Title: Is it possible to limit users to only signing up themselves? » Limit users to only signing up themselves?
Category: support » feature

This seems like a reasonable feature request that should probably be implemented with a permission. uc_restrict_quantity won't help here since you could still buy one signup and sign up another user.

We'd need to think about how this would affect the checkout workflow.

GregoryHeller’s picture

Do you think that this should be a feature of uc signup or of signup itself? to only allow users to signup themselves?

What do you think the permission would be? "Signup other users" and perhaps a "signup and create new users"

greggles’s picture

It would definitely need to be in uc_signup because of the way that uc_signup provides the UI and only uses the Signup module's API.

I agree that the workflow for this could get complex and require a lot of extra code.

@GregoryHeller - how common do you think this scenario is? Can you describe why this is valuable?

GregoryHeller’s picture

In any use case where the each user has a profile that contains detailed information, one person may not be able to fill it out for another, and therefore limiting the signup only to users signing up themselves would make sense.

In one of our use cases, we have people signing up other people using the wrong email address (IE the person they are signing up is already a user with a different email address) the result is we get "duplicate" users (different email addresses).
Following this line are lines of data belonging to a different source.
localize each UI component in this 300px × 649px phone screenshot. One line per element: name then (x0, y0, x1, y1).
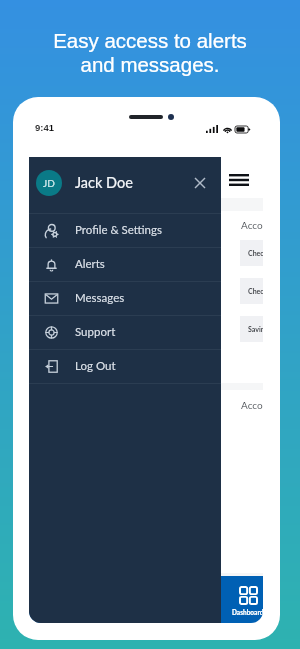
button[interactable]: Alerts (29, 248, 221, 281)
staticText: Profile & Settings (75, 223, 162, 237)
button[interactable]: Open navigation menu (223, 164, 255, 196)
staticText: Accounts (241, 399, 263, 411)
button[interactable]: Messages (29, 282, 221, 315)
button[interactable]: Close menu (187, 155, 213, 211)
button[interactable]: Profile & Settings (29, 214, 221, 247)
button[interactable]: Log Out (29, 350, 221, 383)
staticText: Jack Doe (75, 174, 133, 191)
staticText: Checking (248, 249, 263, 257)
staticText: Log Out (75, 359, 116, 373)
staticText: Alerts (75, 257, 105, 271)
staticText: Support (75, 325, 116, 339)
staticText: Checking (248, 287, 263, 295)
staticText: Messages (75, 291, 125, 305)
button[interactable]: Savings (240, 316, 263, 342)
staticText: Easy access to alerts and messages. (0, 29, 300, 76)
staticText: JD (43, 177, 55, 189)
button[interactable]: Dashboard (209, 576, 263, 623)
staticText: 9:41 (35, 122, 55, 133)
staticText: Accounts (241, 219, 263, 231)
staticText: Dashboard (232, 609, 263, 617)
button[interactable]: Support (29, 316, 221, 349)
button[interactable]: Checking (240, 278, 263, 304)
staticText: Savings (248, 325, 263, 333)
button[interactable]: Checking (240, 240, 263, 266)
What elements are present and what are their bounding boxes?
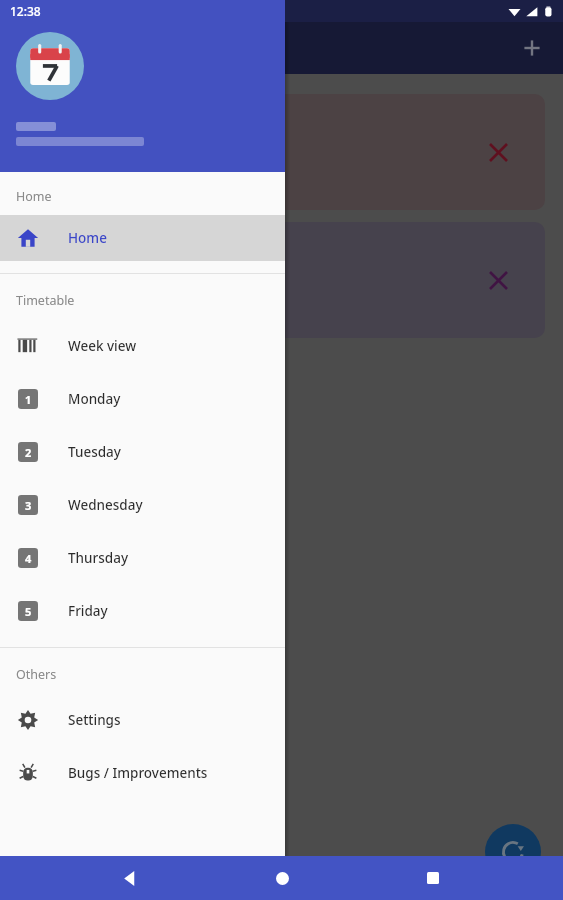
staticText: Week view xyxy=(68,337,137,355)
button[interactable]: Delete xyxy=(14,94,545,210)
staticText: Monday xyxy=(68,390,121,408)
staticText: Others xyxy=(16,666,57,683)
button[interactable] xyxy=(0,0,285,172)
button[interactable]: 2 xyxy=(0,425,285,478)
button[interactable]: Add xyxy=(511,27,553,69)
button[interactable]: Delete xyxy=(481,263,515,297)
staticText: Tuesday xyxy=(68,443,121,461)
staticText: Home xyxy=(68,229,107,247)
staticText: Wednesday xyxy=(68,496,143,514)
staticText: Friday xyxy=(68,602,108,620)
staticText: 4 xyxy=(25,551,32,566)
staticText: Settings xyxy=(68,711,121,729)
staticText: Bugs / Improvements xyxy=(68,764,208,782)
staticText: 5 xyxy=(25,604,32,619)
button[interactable]: Refresh xyxy=(485,824,541,880)
button[interactable]: Home xyxy=(260,856,304,900)
button[interactable]: Delete xyxy=(14,222,545,338)
button[interactable]: 3 xyxy=(0,478,285,531)
button[interactable]: 5 xyxy=(0,584,285,637)
staticText: Timetable xyxy=(16,292,75,309)
button[interactable]: 1 xyxy=(0,372,285,425)
button[interactable]: Week view xyxy=(0,319,285,372)
button[interactable]: 4 xyxy=(0,531,285,584)
staticText: 3 xyxy=(25,498,32,513)
button[interactable]: Bugs / Improvements xyxy=(0,746,285,799)
staticText: 1 xyxy=(25,392,32,407)
button[interactable]: Back xyxy=(108,856,152,900)
staticText: 2 xyxy=(25,445,32,460)
staticText: Thursday xyxy=(68,549,129,567)
button[interactable]: Delete xyxy=(481,135,515,169)
button[interactable]: Recent apps xyxy=(411,856,455,900)
button[interactable]: Settings xyxy=(0,693,285,746)
staticText: 12:38 xyxy=(10,3,41,19)
staticText: Home xyxy=(16,188,52,205)
button[interactable]: Home xyxy=(0,215,285,261)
If you limited the user to only signing up themselves, you could also take 2 pages out of the checkout workflow, shortening the checkout path considerably. An existing user would not need to add their own email address and profile fields (which they have already filled out) and then confirm that detail, and then move on to the checkout.

greggles’s picture

For point 1 - seems like they could just not use that feature if they want.

Point 2 - I've got a "merge user" module I'll be releasing shortly ;) Though I do see your point - I'm not sure just how much it makes sense to disable the multi-signup just to gain this protection.

Point 3 - how about some code that says "if we have all the data for all the signups, just forward the person to the cart"? That does seem like a workflow weakness that we'll want to make as smooth as possible.

trackleft’s picture

Yeah man, I have been trying to get rid of those two extra pages in my checkout process while still allowing someone to sign up for a node. The nodes that I am letting people sign up for are not even events

GregoryHeller’s picture

@greggles
Point 3 - how about some code that says "if we have all the data for all the signups, just forward the person to the cart"? That does seem like a workflow weakness that we'll want to make as smooth as possible.

this sounds good to me. Though i have to say, for our client with this particular use case we are looking to move to civicrm civievent since you can now list civievents via views, and civievent participants via views too.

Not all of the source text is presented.